*PROBLEM TO SOLVE*. Within the entries below, the lines from the one with "betrokkenheid van zoveel" through the one with "Британец спасся от смерти в" are to be set down exactly, both ends kept.

[Saved entries]
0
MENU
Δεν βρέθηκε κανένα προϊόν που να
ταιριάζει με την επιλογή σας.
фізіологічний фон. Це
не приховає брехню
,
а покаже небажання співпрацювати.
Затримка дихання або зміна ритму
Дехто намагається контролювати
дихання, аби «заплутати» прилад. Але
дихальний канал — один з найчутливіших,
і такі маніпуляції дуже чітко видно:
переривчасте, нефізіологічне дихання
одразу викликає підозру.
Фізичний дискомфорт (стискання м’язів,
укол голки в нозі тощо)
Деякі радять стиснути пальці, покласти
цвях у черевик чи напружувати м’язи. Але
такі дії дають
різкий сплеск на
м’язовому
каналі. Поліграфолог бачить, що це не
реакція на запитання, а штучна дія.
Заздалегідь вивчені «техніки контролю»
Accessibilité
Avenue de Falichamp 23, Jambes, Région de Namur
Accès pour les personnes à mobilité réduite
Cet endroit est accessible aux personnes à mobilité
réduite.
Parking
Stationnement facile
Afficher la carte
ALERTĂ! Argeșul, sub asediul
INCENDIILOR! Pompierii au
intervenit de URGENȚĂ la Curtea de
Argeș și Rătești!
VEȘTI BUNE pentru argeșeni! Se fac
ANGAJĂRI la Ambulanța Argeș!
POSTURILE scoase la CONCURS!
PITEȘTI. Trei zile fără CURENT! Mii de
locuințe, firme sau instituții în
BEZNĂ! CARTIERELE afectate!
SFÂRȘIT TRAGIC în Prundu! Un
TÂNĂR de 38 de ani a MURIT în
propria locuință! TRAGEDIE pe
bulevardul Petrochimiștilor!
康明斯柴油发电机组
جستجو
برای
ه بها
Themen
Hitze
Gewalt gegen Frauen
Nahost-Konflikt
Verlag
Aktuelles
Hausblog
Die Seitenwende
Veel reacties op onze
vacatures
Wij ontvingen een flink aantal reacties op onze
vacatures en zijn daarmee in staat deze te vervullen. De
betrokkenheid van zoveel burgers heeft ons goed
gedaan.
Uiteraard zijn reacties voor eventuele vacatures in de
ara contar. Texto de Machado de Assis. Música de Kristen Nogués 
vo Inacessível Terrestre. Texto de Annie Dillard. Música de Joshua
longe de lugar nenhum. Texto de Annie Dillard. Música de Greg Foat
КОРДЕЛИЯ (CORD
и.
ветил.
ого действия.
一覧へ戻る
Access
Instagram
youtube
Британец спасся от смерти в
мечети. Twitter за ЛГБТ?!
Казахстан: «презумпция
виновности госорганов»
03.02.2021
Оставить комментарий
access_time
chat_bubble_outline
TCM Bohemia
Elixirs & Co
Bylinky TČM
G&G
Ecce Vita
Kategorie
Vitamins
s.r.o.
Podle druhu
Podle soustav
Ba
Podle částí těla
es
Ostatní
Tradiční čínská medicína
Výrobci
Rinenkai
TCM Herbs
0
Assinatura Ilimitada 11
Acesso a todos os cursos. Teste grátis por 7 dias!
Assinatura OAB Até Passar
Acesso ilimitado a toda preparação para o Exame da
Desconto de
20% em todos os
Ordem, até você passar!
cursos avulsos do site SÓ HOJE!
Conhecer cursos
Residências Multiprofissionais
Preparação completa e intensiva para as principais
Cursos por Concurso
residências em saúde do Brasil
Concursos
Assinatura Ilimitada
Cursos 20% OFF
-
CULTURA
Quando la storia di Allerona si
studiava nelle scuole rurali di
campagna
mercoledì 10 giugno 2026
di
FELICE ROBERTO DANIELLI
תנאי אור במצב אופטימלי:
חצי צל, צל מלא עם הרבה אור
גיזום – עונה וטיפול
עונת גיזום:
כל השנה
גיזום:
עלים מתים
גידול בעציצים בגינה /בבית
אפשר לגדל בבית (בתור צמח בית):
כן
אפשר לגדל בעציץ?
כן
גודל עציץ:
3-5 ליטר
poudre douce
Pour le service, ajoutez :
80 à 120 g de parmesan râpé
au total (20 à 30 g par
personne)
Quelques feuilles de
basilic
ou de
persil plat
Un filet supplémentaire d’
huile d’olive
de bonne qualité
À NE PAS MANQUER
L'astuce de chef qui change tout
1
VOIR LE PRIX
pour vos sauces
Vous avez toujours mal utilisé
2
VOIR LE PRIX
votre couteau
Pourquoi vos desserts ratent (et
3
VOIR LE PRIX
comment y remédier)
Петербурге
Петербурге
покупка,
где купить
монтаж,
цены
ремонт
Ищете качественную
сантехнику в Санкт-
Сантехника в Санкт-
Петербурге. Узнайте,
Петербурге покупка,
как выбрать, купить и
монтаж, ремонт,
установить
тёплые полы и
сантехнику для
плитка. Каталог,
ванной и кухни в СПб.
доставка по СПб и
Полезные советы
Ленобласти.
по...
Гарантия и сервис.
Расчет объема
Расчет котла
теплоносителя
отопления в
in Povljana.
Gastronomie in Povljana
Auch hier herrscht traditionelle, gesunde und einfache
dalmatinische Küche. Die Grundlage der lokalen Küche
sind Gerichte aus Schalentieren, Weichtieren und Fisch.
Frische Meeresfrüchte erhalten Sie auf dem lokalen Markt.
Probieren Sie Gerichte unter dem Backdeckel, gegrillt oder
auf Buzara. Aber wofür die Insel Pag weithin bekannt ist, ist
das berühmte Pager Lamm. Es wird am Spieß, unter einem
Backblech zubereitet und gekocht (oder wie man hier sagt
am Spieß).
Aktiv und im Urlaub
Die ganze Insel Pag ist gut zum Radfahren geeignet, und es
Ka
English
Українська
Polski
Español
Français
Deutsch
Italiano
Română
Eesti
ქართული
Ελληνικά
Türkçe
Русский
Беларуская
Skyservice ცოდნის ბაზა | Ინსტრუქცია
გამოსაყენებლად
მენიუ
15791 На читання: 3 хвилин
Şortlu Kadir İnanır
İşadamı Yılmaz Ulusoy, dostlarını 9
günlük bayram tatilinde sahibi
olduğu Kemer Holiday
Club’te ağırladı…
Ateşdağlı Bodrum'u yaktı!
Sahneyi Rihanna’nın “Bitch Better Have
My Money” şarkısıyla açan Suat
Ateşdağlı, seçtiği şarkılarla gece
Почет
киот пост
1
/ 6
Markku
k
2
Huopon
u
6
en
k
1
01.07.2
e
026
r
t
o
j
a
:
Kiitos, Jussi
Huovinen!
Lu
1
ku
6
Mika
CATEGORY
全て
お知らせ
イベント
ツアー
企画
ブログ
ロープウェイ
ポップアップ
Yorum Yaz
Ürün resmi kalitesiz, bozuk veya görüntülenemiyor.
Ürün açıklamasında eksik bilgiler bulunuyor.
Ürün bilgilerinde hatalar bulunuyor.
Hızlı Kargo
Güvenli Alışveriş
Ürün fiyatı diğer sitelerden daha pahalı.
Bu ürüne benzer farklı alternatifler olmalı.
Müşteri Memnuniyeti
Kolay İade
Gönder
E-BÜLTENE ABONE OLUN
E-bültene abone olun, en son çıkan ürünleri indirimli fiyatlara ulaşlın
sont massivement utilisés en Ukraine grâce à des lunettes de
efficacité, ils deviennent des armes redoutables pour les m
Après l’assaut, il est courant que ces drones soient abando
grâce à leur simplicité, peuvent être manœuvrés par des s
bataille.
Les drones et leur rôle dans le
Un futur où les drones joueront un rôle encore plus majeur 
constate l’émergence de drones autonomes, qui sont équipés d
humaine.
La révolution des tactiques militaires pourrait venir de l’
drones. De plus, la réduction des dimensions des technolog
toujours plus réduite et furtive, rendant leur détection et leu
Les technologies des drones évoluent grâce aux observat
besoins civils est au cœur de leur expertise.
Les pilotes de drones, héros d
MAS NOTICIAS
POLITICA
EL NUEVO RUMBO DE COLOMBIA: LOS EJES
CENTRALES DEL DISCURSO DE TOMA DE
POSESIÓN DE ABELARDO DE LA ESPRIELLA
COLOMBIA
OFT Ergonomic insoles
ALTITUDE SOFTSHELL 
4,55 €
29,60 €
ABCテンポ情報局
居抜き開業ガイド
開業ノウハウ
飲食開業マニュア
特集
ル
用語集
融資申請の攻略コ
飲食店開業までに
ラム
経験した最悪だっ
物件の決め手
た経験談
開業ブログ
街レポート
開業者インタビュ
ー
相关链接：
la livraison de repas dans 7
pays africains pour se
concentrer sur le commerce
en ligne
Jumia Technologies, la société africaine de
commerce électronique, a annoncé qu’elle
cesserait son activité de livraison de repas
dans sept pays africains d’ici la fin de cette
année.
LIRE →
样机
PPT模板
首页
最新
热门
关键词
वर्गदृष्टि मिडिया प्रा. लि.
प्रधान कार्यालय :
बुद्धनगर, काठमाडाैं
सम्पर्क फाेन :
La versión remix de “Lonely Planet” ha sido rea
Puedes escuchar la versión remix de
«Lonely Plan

*WRITTEN ANSWER*.
betrokkenheid van zoveel burgers heeft ons goed
gedaan.
Uiteraard zijn reacties voor eventuele vacatures in de
ara contar. Texto de Machado de Assis. Música de Kristen Nogués 
vo Inacessível Terrestre. Texto de Annie Dillard. Música de Joshua
longe de lugar nenhum. Texto de Annie Dillard. Música de Greg Foat
КОРДЕЛИЯ (CORD
и.
ветил.
ого действия.
一覧へ戻る
Access
Instagram
youtube
Британец спасся от смерти в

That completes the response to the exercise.